Find the string "стан" in the data, then copy every line where it is found.

(Beginning of DATA RECORDS)

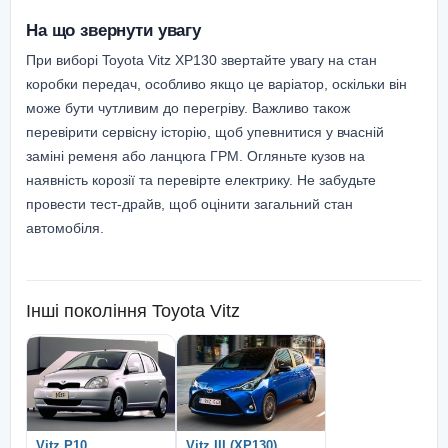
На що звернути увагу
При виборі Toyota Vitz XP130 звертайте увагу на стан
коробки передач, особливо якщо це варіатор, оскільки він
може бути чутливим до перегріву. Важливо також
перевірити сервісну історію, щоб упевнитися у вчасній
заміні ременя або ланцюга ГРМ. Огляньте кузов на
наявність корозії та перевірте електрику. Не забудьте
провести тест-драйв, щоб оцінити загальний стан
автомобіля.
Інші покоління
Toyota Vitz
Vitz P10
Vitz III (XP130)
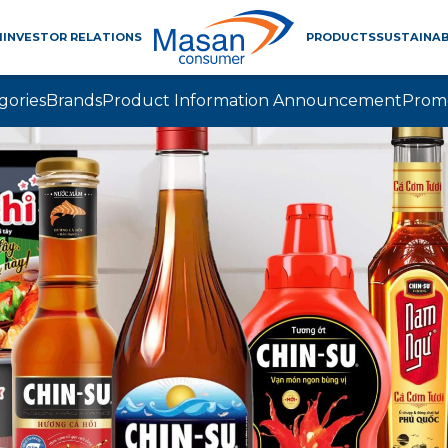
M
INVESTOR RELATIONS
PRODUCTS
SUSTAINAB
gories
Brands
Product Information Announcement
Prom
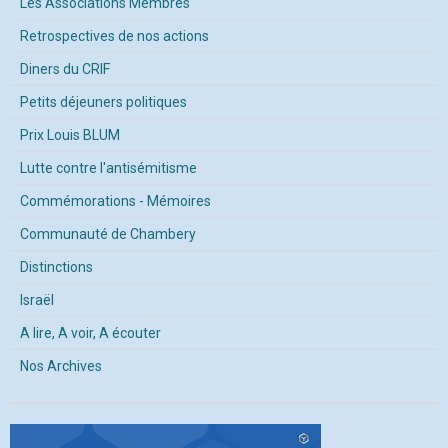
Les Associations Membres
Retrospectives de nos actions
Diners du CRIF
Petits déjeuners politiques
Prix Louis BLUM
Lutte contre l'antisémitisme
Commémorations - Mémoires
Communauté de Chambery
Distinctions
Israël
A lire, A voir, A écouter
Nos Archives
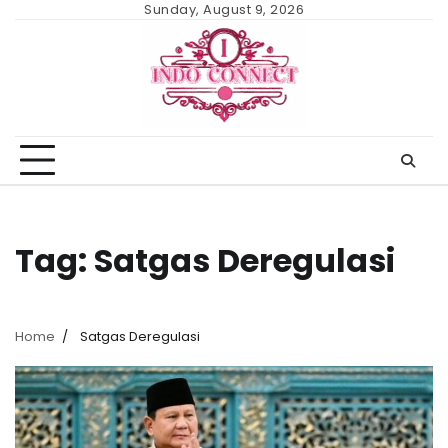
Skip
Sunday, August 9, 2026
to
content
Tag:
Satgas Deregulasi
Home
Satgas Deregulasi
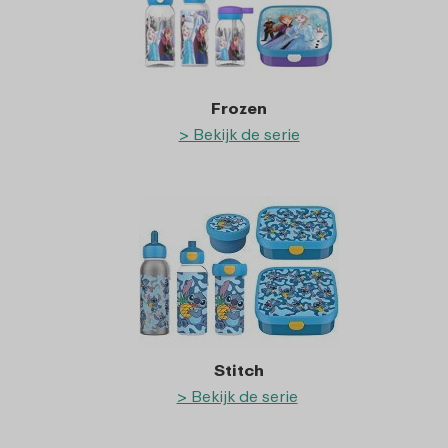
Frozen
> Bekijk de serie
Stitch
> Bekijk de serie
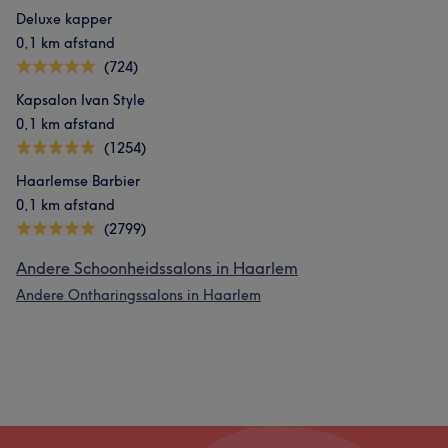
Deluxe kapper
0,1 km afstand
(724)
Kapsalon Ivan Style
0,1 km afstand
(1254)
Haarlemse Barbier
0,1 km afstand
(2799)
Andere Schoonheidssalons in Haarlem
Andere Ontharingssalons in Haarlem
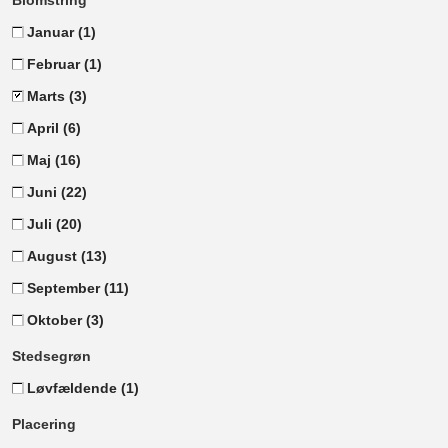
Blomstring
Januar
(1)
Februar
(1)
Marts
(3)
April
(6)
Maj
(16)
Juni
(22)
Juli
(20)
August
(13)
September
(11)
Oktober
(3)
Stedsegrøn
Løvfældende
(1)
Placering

(End of DATA RECORDS)

● TASK SOLUTION:
При виборі Toyota Vitz XP130 звертайте увагу на стан
провести тест-драйв, щоб оцінити загальний стан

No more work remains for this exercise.